The opioid crisis has reached unprecedented levels, driving up the death rates for almost all groups of Americans. A wave of overdoses hit Georgia last week and the epidemic led Maryland in March to declare a state of emergency. And now hospitals in one state are banding together to do something about it.
Opioids will not be the first resort for physicians to control patient pain under a new pilot program in Colorado that combines a number of federal, state and association guidelines into one bundle, reports The Denver Post.
The plan helps physicians prescribe fewer opioids by giving them condition-specific guidelines for pain management without narcotics. Don Stader, M.D., an emergency physician at Swedish Medical Center, told the publication that the plan won’t eliminate opioids altogether but will help reduce the number of opioid prescriptions written to relieve a patient’s pain.

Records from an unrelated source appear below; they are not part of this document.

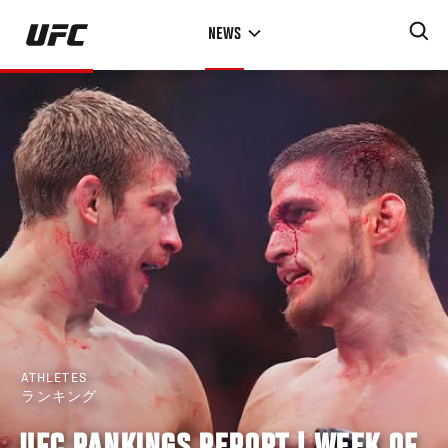
Skip
NEWS
to
main
content
ATHLETES
ランキング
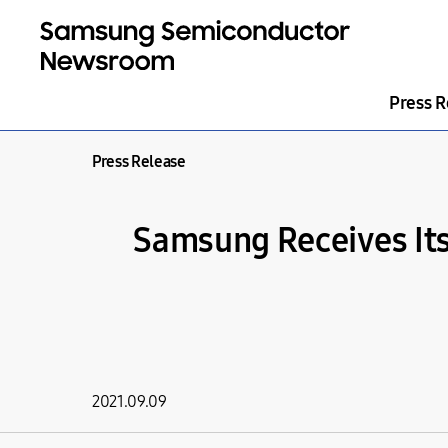
Press R
Press Release
Samsung Receives Its 
2021.09.09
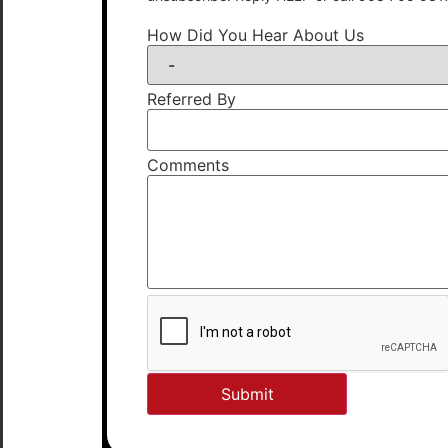
How Did You Hear About Us
Referred By
Comments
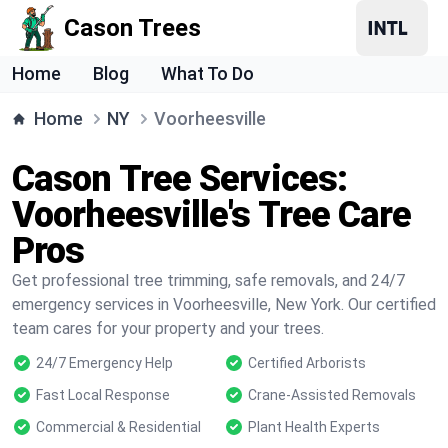
Cason Trees
Home
Blog
What To Do
Home
NY
Voorheesville
Cason Tree Services:
Voorheesville's Tree Care
Pros
Get professional tree trimming, safe removals, and 24/7
emergency services in Voorheesville, New York. Our certified
team cares for your property and your trees.
24/7 Emergency Help
Certified Arborists
Fast Local Response
Crane-Assisted Removals
Commercial & Residential
Plant Health Experts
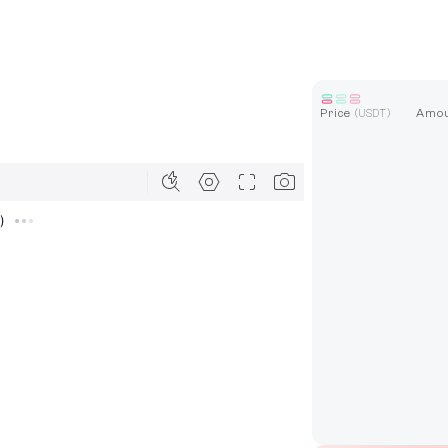
Price
Amo
(
USDT
)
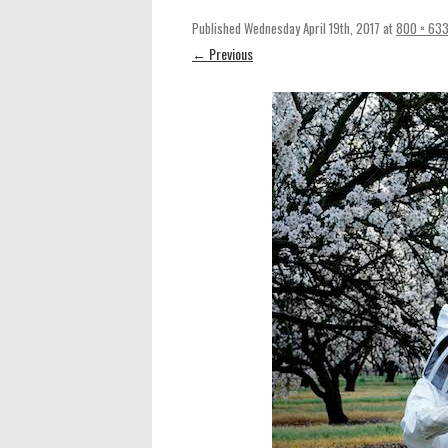
Published
Wednesday April 19th, 2017
at
800 × 63
← Previous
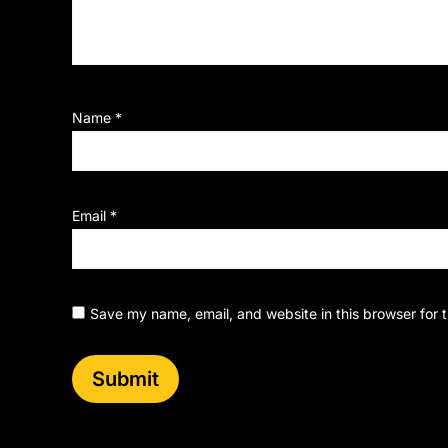
Name
*
Email
*
Save my name, email, and website in this browser for 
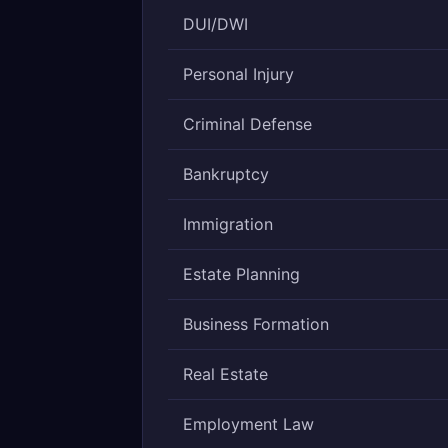
DUI/DWI
Personal Injury
Criminal Defense
Bankruptcy
Immigration
Estate Planning
Business Formation
Real Estate
Employment Law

The pilot program also calls on hospitals and emergency rooms to consider putting patients who have an opioid addiction on medication-assistant therapy instead of telling them to find a rehab clinic. Advocates hope the program will cut off the major pathway to addiction, which often begins when patients receive a pain medication for an injury, such as a sprained ankle.
“For far too long, pain has equaled an opioid. And that’s what got us into this problem.” https://t.co/Yw35EodJyH— The Denver Post (@denverpost) June 12, 2017
“I don’t know of anywhere that has guidelines this comprehensive,” Robert Valuck, director of the Colorado Consortium for Prescription Drug Abuse Prevention, told The Denver Post. “It’s more of a leap than a step, and that is new.”
In addition to helping patients directly, Valuck said he hopes the program will also cut off a major pathway for addiction. While most people who become addicted to opioids start by using prescription pills, only a minority of those start with pills prescribed to them. Many others start by using loose pills left over from a prescription and stuffed away in a medicine cabinet.
It may be something hospitals in other states want to consider. A Washington Post analysis of mortality data from the Centers for Disease Control and Prevention found that in the past 17 years, death rates have risen among people between the ages of 25 and 44 in virtually every racial and ethnic group and almost all states. The deaths, the report said, were driven in many cases by drug overdoses and alchohol abuse.
The drug crisis is now pushing up death rates for almost all groups of Americans https://t.co/HXqtwG2HeI— Washington Post (@washingtonpost) June 9, 2017
“What it reflects is an out-of-control epidemic right now,” Josh Sharfstein, director of the Bloomberg American Health Initiative at Johns Hopkins, told the publication. “It’s affecting the economy. It’s affecting the entire community. This is an absolute call to action for public health.”
Maryland recorded its biggest increase in drug- and alcohol-related deaths in 2016, according to a second Washington Post article. In some cases it is due to a deadly combination of heroin, fentanyl and prescription drugs.
Meanwhile, some are worried that Republicans in the House and Senate may consider cuts to Medicaid that may threaten addiction treatment offered through the federal health insurance program, NPR reports. The Republican healthcare bill that passed the U.S. House of Representatives in May reduced Medicaid spending by more than $800 billion over a 10-year period.
Sarah Kawasaki, M.D., told NPR she worries that if lawmakers reduce funding, more people will die from overdoses.